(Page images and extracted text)

== Segment start ==

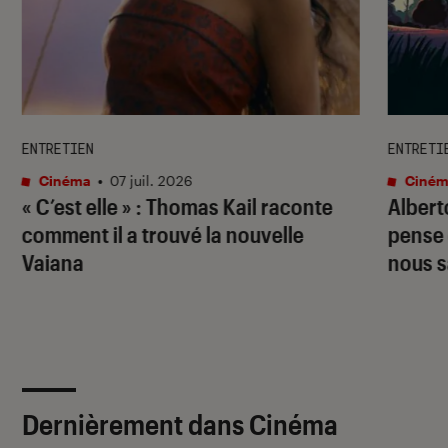
ENTRETIEN
ENTRETI
Cinéma
•
07 juil. 2026
Ciném
« C’est elle » : Thomas Kail raconte
Albert
comment il a trouvé la nouvelle
pense 
Vaiana
nous s
Dernièrement dans Cinéma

== Segment end ==

What the task asks:
Print every record above exactly, with no pictures.

Exercise output:
ENTRETIEN
ENTRETI
Cinéma
•
07 juil. 2026
Ciném
« C’est elle » : Thomas Kail raconte
Albert
comment il a trouvé la nouvelle
pense 
Vaiana
nous s
Dernièrement dans Cinéma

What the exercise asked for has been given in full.